Enhancing NADPH to restore redox homeostasis and lysosomal function in G6PD-deficient microglia.

Microglia, the immune cells of the central nervous system (CNS), play key roles in neurogenesis, myelination, synaptic transmission, immune surveillance, and neuroinflammation. Inflammatory responses in microglia can lead to oxidative stress and neurodegeneration, contributing to diseases like Parkinson's and Alzheimer's.
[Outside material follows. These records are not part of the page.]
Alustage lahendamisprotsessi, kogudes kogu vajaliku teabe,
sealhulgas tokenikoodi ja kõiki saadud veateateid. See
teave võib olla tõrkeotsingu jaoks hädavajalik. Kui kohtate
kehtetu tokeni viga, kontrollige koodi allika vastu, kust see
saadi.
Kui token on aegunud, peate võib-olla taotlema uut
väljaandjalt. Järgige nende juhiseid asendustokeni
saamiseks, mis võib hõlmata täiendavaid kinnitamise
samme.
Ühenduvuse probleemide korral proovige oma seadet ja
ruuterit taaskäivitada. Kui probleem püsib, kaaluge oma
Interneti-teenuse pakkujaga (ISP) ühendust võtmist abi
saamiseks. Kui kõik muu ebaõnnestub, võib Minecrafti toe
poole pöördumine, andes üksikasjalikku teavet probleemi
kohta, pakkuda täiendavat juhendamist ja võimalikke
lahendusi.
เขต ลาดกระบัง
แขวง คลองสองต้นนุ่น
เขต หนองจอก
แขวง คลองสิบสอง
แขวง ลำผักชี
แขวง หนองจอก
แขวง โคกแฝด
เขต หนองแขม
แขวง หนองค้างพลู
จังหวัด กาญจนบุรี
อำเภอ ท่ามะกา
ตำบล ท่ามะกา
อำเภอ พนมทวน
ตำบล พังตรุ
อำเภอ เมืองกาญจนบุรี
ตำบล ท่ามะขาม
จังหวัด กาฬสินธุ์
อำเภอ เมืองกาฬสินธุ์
The enzyme glucose-6-phosphate dehydrogenase (G6PD) is essential for producing nicotinamide adenine dinucleotide phosphate hydrogen (NADPH), which neutralizes oxidative stress. G6PD deficiency has been linked to several disorders, including neurological conditions. Our study shows that G6PD deficiency in microglia reduces NADPH levels, disrupting redox balance and lysosomal function. To address this, we explored alternative metabolic pathways by targeting enzymes like isocitrate dehydrogenase 1 (IDH1) and malic enzyme 1 (ME1), both crucial for NADPH production. Supplementing metabolites such as citric and malic acid improved NADPH levels, while small molecules like dieckol and resveratrol enhanced IDH1 and ME1 expression. The combination of these approaches restored redox homeostasis and lysosomal function, offering potential therapeutic strategies for G6PD deficiency.